Linux-mm Archive on lore.kernel.org
 help / color / Atom feed
From: Naoya Horiguchi <n-horiguchi@ah.jp.nec.com>
To: Oscar Salvador <osalvador@suse.de>
Cc: Michal Hocko <mhocko@kernel.org>,
	"mike.kravetz@oracle.com" <mike.kravetz@oracle.com>,
	"linux-mm@kvack.org" <linux-mm@kvack.org>,
	"linux-kernel@vger.kernel.org" <linux-kernel@vger.kernel.org>
Subject: Re: [RFC PATCH v2 10/16] mm,hwpoison: Rework soft offline for free pages
Date: Wed, 23 Oct 2019 02:01:33 +0000
Message-ID: <20191023020133.GA24383@hori.linux.bs1.fc.nec.co.jp> (raw)
In-Reply-To: <20191022095852.GB20429@linux>

On Tue, Oct 22, 2019 at 11:58:52AM +0200, Oscar Salvador wrote:
> On Tue, Oct 22, 2019 at 11:22:56AM +0200, Michal Hocko wrote:
> > Hmm, that might be a misunderstanding on my end. I thought that it is
> > the MCE handler to say whether the failure is recoverable or not. If yes
> > then we can touch the content of the memory (that would imply the
> > migration). Other than that both paths should be essentially the same,
> > no? Well unrecoverable case would be essentially force migration failure
> > path.
> > 
> > MADV_HWPOISON is explicitly documented to test MCE handling IIUC:
> > : This feature is intended for testing of memory error-handling
> > : code; it is available only if the kernel was configured with
> > : CONFIG_MEMORY_FAILURE.
> > 
> > There is no explicit note about the type of the error that is injected
> > but I think it is reasonably safe to assume this is a recoverable one.
> 
> MADV_HWPOISON stands for hard-offline.
> MADV_SOFT_OFFLINE stands for soft-offline.
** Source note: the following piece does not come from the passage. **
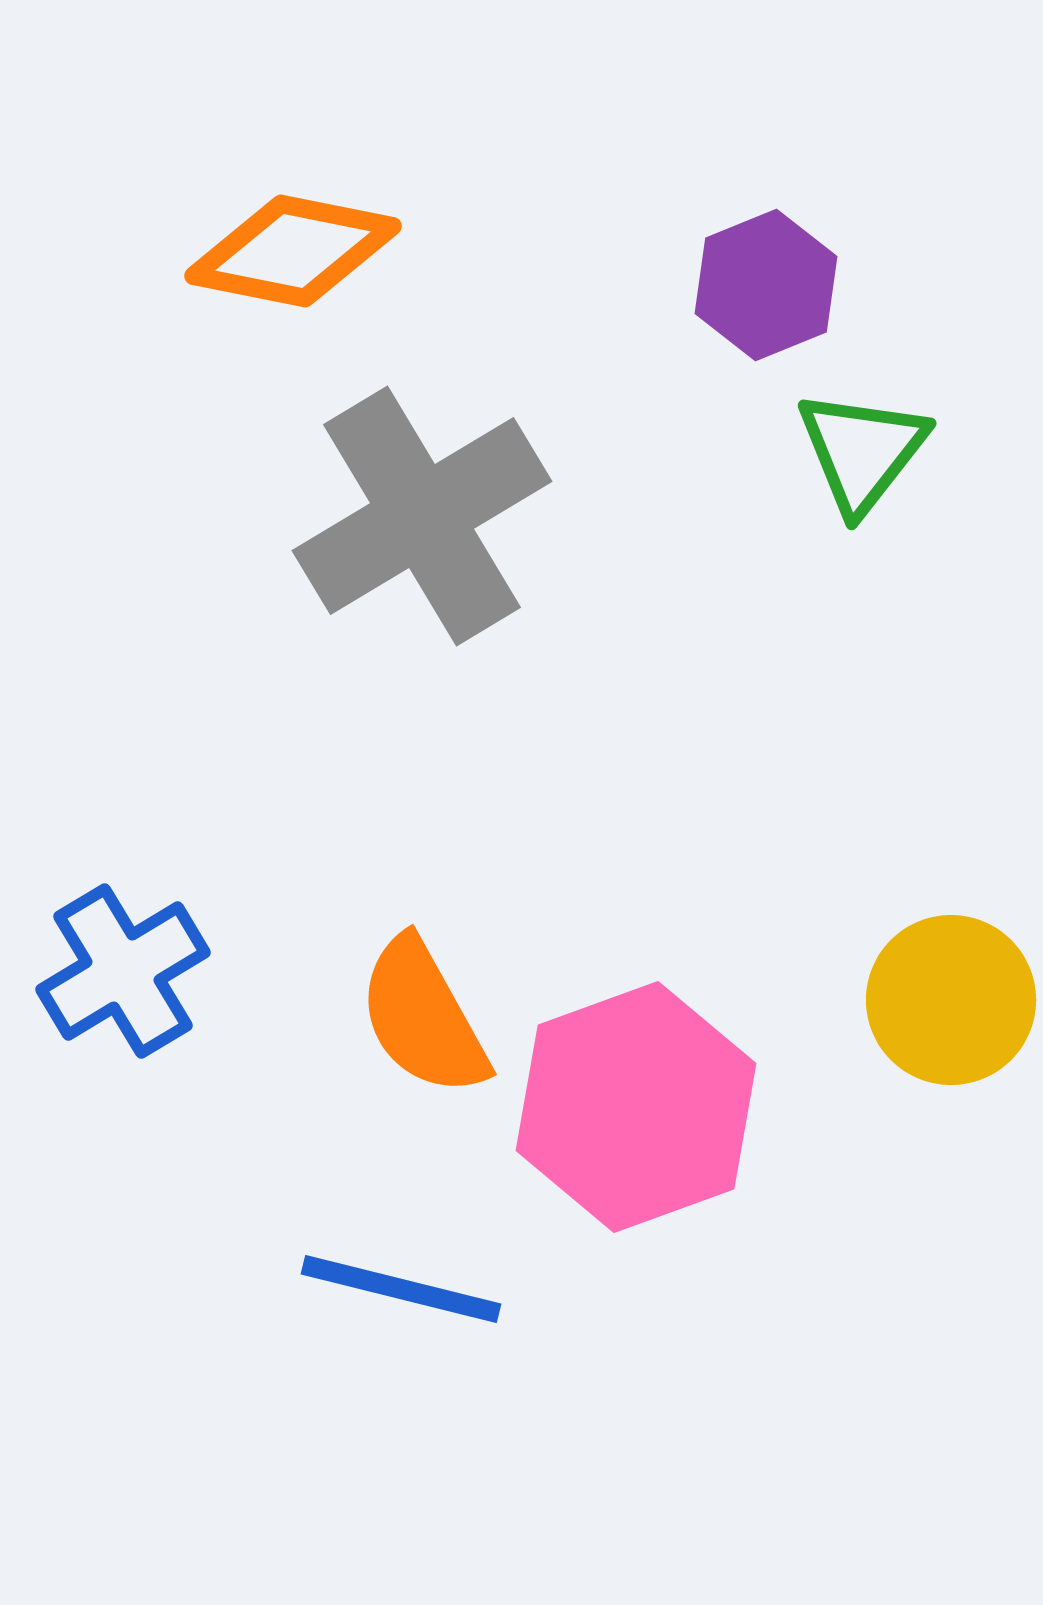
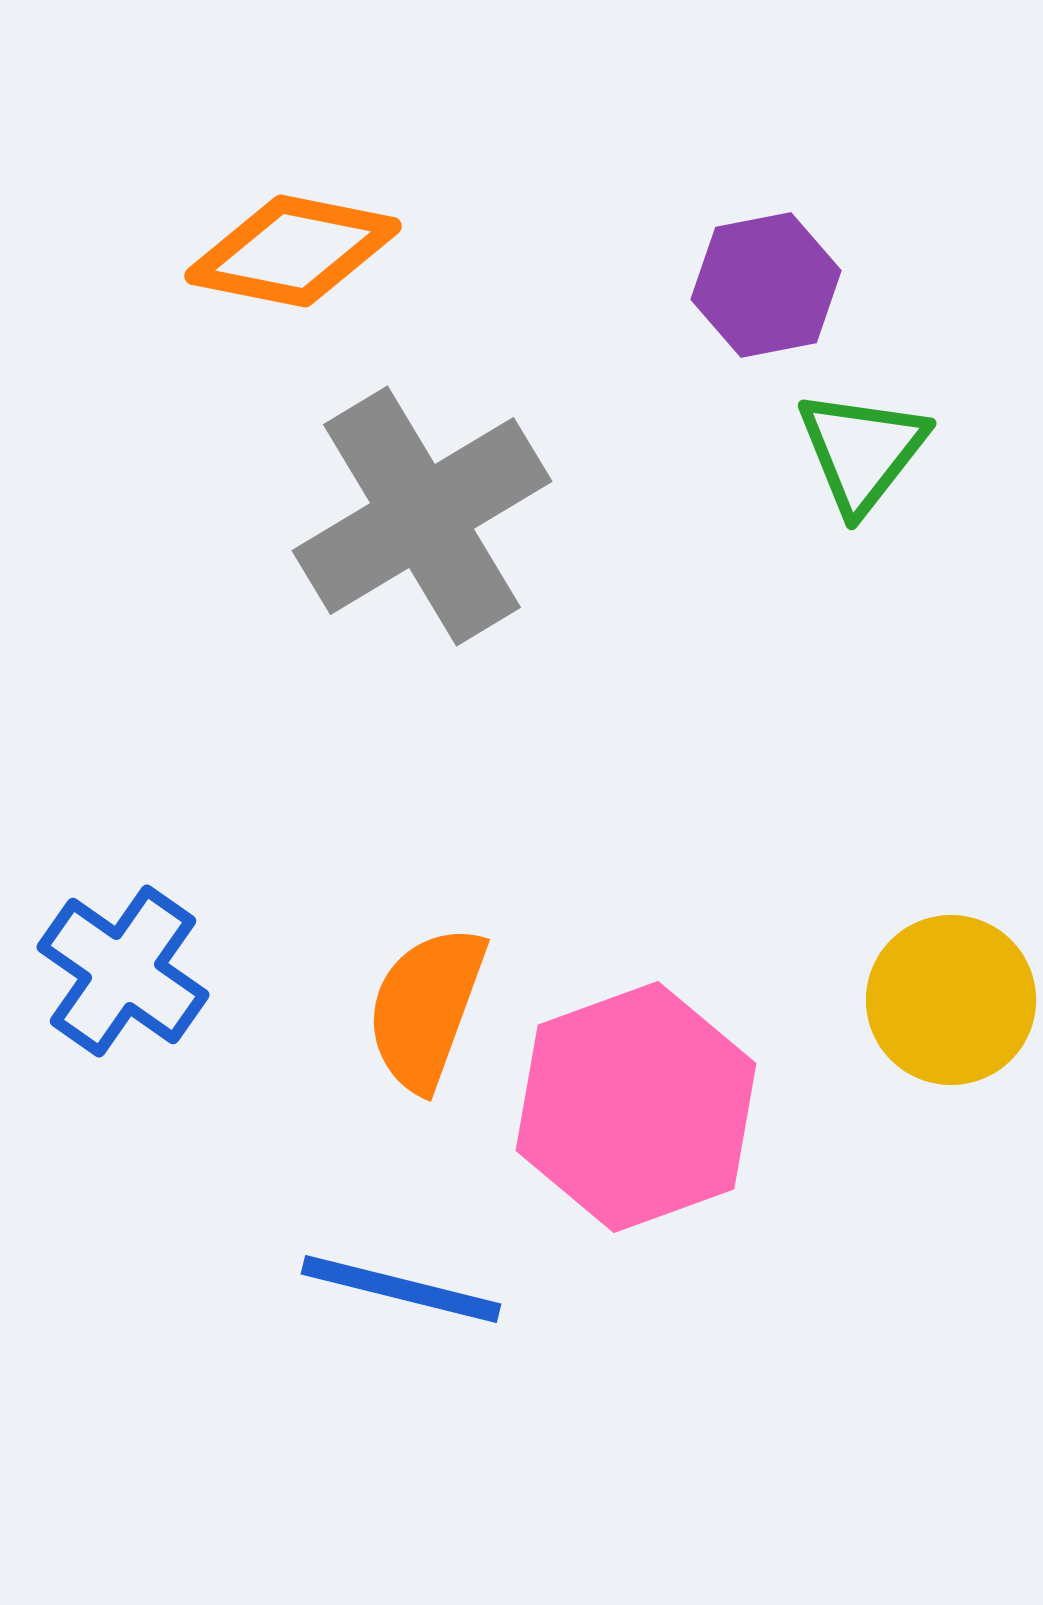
purple hexagon: rotated 11 degrees clockwise
blue cross: rotated 24 degrees counterclockwise
orange semicircle: moved 3 px right, 9 px up; rotated 49 degrees clockwise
Maybe MADV_HWPOISON should've be named like MADV_HARD_OFFLINE, although
it's API and hard to change once implemented.

> 
> MADV_SOFT_OFFLINE (since Linux 2.6.33)
>               Soft offline the pages in the range specified by addr and
>               length.  The memory of each page in the specified range is
>               preserved (i.e., when next accessed, the same content will be
>               visible, but in a new physical page frame), and the original
>               page is offlined (i.e., no longer used, and taken out of
>               normal memory management).  The effect of the
>               MADV_SOFT_OFFLINE operation is invisible to (i.e., does not
>               change the semantics of) the calling process.
> 
>               This feature is intended for testing of memory error-handling
>               code;

Although this expression might not clear enough, madvise(MADV_HWPOISON or
MADV_SOFT_OFFLINE) only covers memory error handling part, not MCE handling
part.  We have some other injection methods in the lower layers like
mce-inject and APEI.

> it is available only if the kernel was configured with
>               CONFIG_MEMORY_FAILURE.
> 
> 
> But both follow different approaches.
> 
> I think it is up to some controlers to trigger soft-offline or hard-offline:

Yes, I think so.  One usecase of soft offline is triggered by CMCI interrupt
in Intel CPU.  CMCI handler stores corrected error events in /dev/mcelog.
mcelogd polls on this device file and if corrected errors occur often enough
(IIRC the default threshold is "10 events in 24 hours",) mcelogd triggers
soft-offline via soft_offline_page under /sys.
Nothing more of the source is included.